The eClinical Forum provided a webinar on 18-Sep-2024 to provide information on our 3 free tools: The “eCF Requirements” (Requirements for electronic data for regulated clinical trials), eSRA (Site eSource-Readiness Assessment), and ISF (Investigator Site File System) Assessment. These tools are absolutely free to download as a service to the industry that we serve; we do not even collect email or other information.

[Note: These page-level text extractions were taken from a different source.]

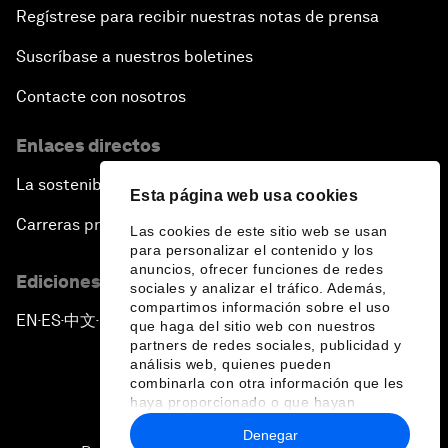
Regístrese para recibir nuestras notas de prensa
Suscríbase a nuestros boletines
Contacte con nosotros
Enlaces directos
La sostenibilidad en el Foro
Esta página web usa cookies
Carreras profesionales
Las cookies de este sitio web se usan
para personalizar el contenido y los
anuncios, ofrecer funciones de redes
Ediciones en otros idiomas
sociales y analizar el tráfico. Además,
compartimos información sobre el uso
EN
ES
中文
日本語
▪
▪
▪
que haga del sitio web con nuestros
partners de redes sociales, publicidad y
análisis web, quienes pueden
combinarla con otra información que les
haya proporcionado o que hayan
recopilado a partir del uso que haya
Denegar
hecho de sus servicios.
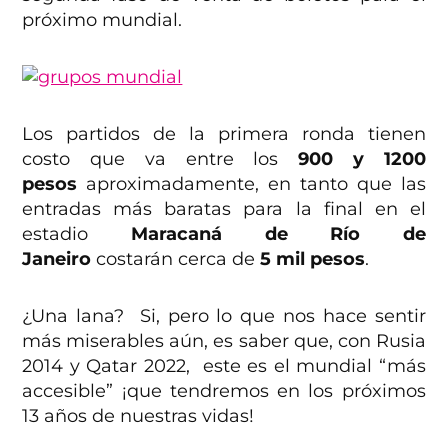
próximo mundial.
Los partidos de la primera ronda tienen
costo que va entre los
900 y 1200
pesos
aproximadamente, en tanto que las
entradas más baratas para la final en el
estadio
Maracaná de Río de
Janeiro
costarán cerca de
5 mil pesos
.
¿Una lana? Si, pero lo que nos hace sentir
más miserables aún, es saber que, con Rusia
2014 y Qatar 2022, este es el mundial “más
accesible” ¡que tendremos en los próximos
13 años de nuestras vidas!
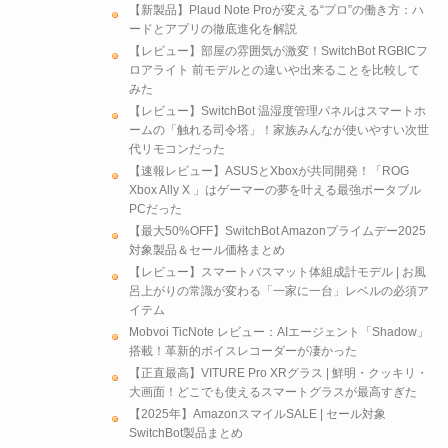
【新製品】Plaud Note Proが変える“プロ”の働き方：ハ
ードとアプリの徹底進化を解説
【レビュー】部屋の雰囲気が激変！SwitchBot RGBICフ
ロアライト 前モデルとの違いや出来ることを比較して
みた
【レビュー】SwitchBot 温湿度管理パネルはスマートホ
ームの「触れる司令塔」！家族みんなが使いやすい次世
代リモコンだった
【速報レビュー】ASUSとXboxが共同開発！「ROG
Xbox Ally X 」はゲーマーの夢を叶える最強ポータブル
PCだった
【最大50%OFF】SwitchBot Amazonプライムデー2025
対象製品＆セール価格まとめ
【レビュー】スマートバスマット体組成計モデル | お風
呂上がりの常識が変わる「一家に一台」レベルの必須ア
イテム
Mobvoi TicNote レビュー：AIエージェント「Shadow」
搭載！革新的ボイスレコーダーが凄かった
【正直最高】VITURE Pro XRグラス | 鮮明・クッキリ・
大画面！どこでも使えるスマートグラスが最高すぎた
【2025年】AmazonスマイルSALE | セール対象
SwitchBot製品まとめ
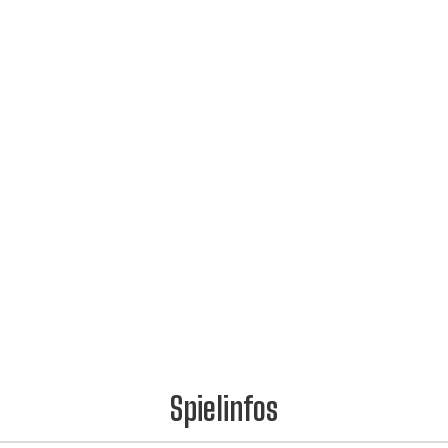
Spielinfos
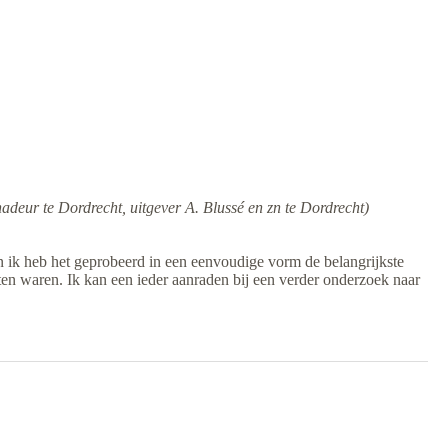
eur te Dordrecht, uitgever A. Blussé en zn te Dordrecht)
en ik heb het geprobeerd in een eenvoudige vorm de belangrijkste
nten waren. Ik kan een ieder aanraden bij een verder onderzoek naar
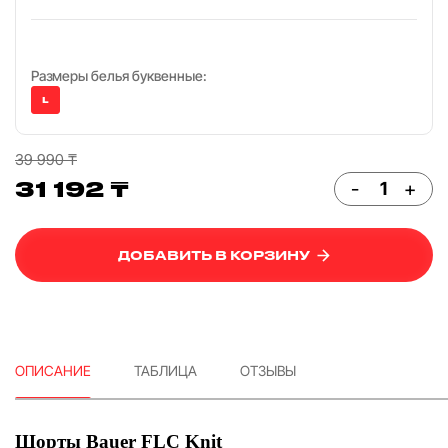
Размеры белья буквенные:
L
39 990 ₸
31 192 ₸
-
+
ДОБАВИТЬ В КОРЗИНУ
ОПИСАНИЕ
ТАБЛИЦА
ОТЗЫВЫ
Шорты Bauer FLC Knit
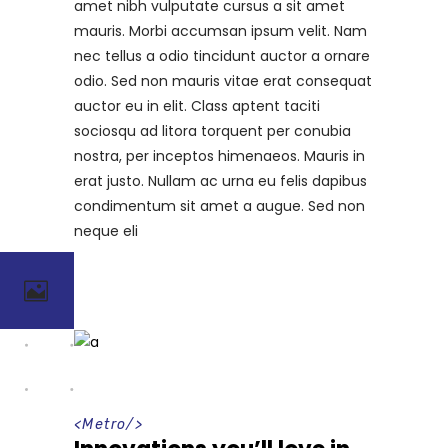
amet nibh vulputate cursus a sit amet
mauris. Morbi accumsan ipsum velit. Nam
nec tellus a odio tincidunt auctor a ornare
odio. Sed non mauris vitae erat consequat
auctor eu in elit. Class aptent taciti
sociosqu ad litora torquent per conubia
nostra, per inceptos himenaeos. Mauris in
erat justo. Nullam ac urna eu felis dapibus
condimentum sit amet a augue. Sed non
neque eli
<
Metro
/>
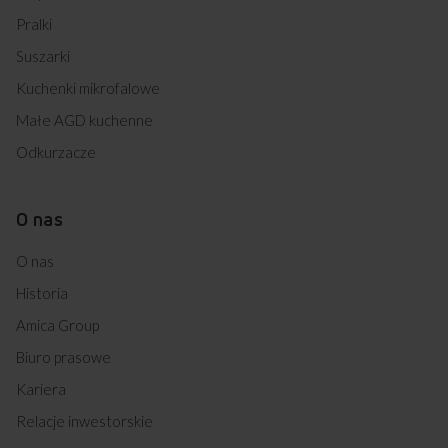
Pralki
Suszarki
Kuchenki mikrofalowe
Małe AGD kuchenne
Odkurzacze
O nas
O nas
Historia
Amica Group
Biuro prasowe
Kariera
Relacje inwestorskie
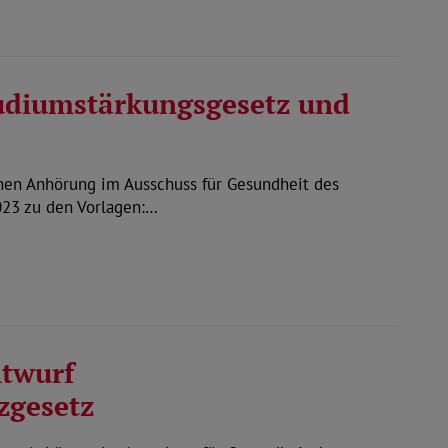
udiumstärkungsgesetz und
chen Anhörung im Ausschuss für Gesundheit des
23 zu den Vorlagen:…
twurf
zgesetz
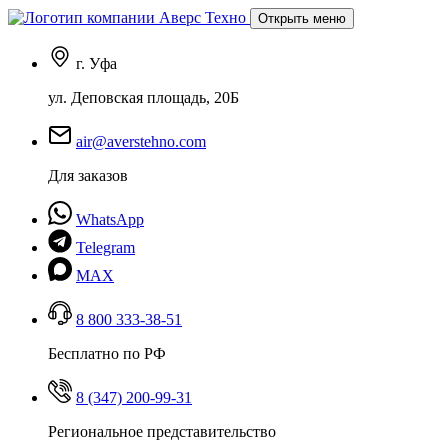
Открыть меню
г. Уфа
ул. Деповская площадь, 20Б
air@averstehno.com
Для заказов
WhatsApp
Telegram
MAX
8 800 333-38-51
Бесплатно по РФ
8 (347) 200-99-31
Региональное представительство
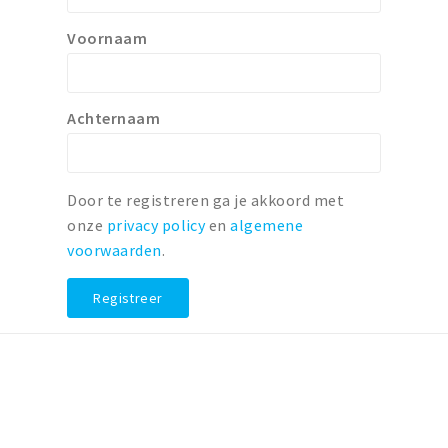
Voornaam
Achternaam
Door te registreren ga je akkoord met
onze
privacy policy
en
algemene
voorwaarden
.
Registreer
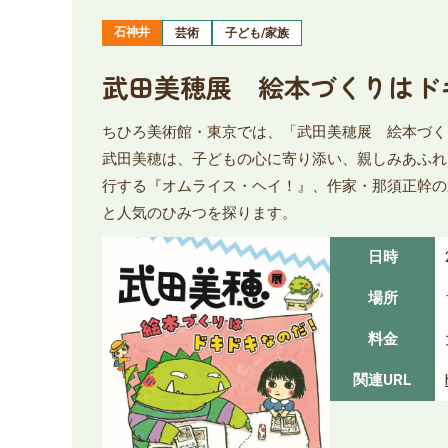
石神井
芸術
子ども/家族
武田美穂展 絵本づくりはド
ちひろ美術館・東京では、「武田美穂展 絵本づく
武田美穂は、子どもの心に寄り添い、親しみあふれ
行する『オムライス・ヘイ！』、作家・那須正幹の
と人気のひみつを探ります。
日時
場所
料金
関連URL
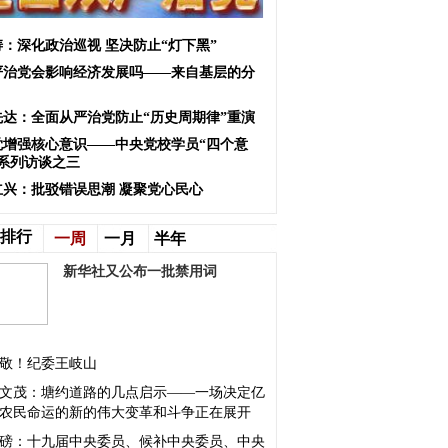
涛：深化政治巡视 坚决防止“灯下黑”
严治党会影响经济发展吗——来自基层的分
先达：全面从严治党防止“历史周期律”重演
觉增强核心意识——中央党校学员“四个意
”系列访谈之三
立兴：批驳错误思潮 凝聚党心民心
排行
一周
一月
半年
新华社又公布一批禁用词
敬！纪委王岐山
文茂：塘约道路的几点启示——一场决定亿
农民命运的新的伟大变革和斗争正在展开
磅：十九届中央委员、候补中央委员、中央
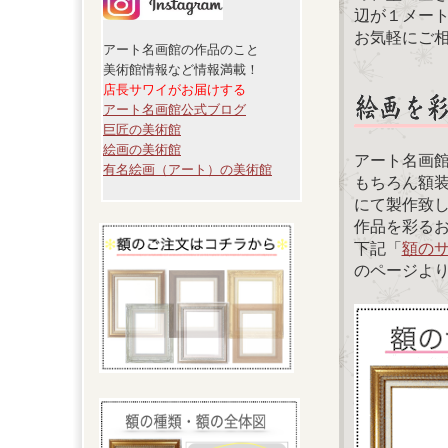
辺が１メー
お気軽にご
アート名画館の作品のこと
美術館情報など情報満載！
店長サワイがお届けする
アート名画館公式ブログ
巨匠の美術館
絵画の美術館
アート名画
有名絵画（アート）の美術館
もちろん額
にて製作致
作品を彩る
下記「
額の
のページよ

“eCF Requirements” - The eClinical Forum has produced a set of Requirements, which are based upon statements in regulatory documents (FDA, EMA, PMDA, NMPA and ICH) that pertain to the design, development, implementation, and management of electronic systems that support clinical research data. Each Requirement has, as its basis, one or more statements from one or more of these regulatory documents. The eCF Requirements can be used to determine if systems are consistent with regulatory requirements, and if systems and process that manage these data have the necessary features.  This set of requirements is the result of countless hours of discussion among regulatory experts from the eClinical Forum member organizations over the past 15 years. It is updated annually.

“eSRA” – The eClinical Forum’s free Investigator Site self-assessment, of the readiness of their healthcare systems to originate data that could be used in a regulated clinical trial, is based on the eCF Requirements and thus each question is grounded on one or more regulatory document statements.  It is easy to access and easy to use and has been used by thousands of sites around the globe and many pharmaceutical sponsors and CROs since it’s launch in 2015. It is updated annually. 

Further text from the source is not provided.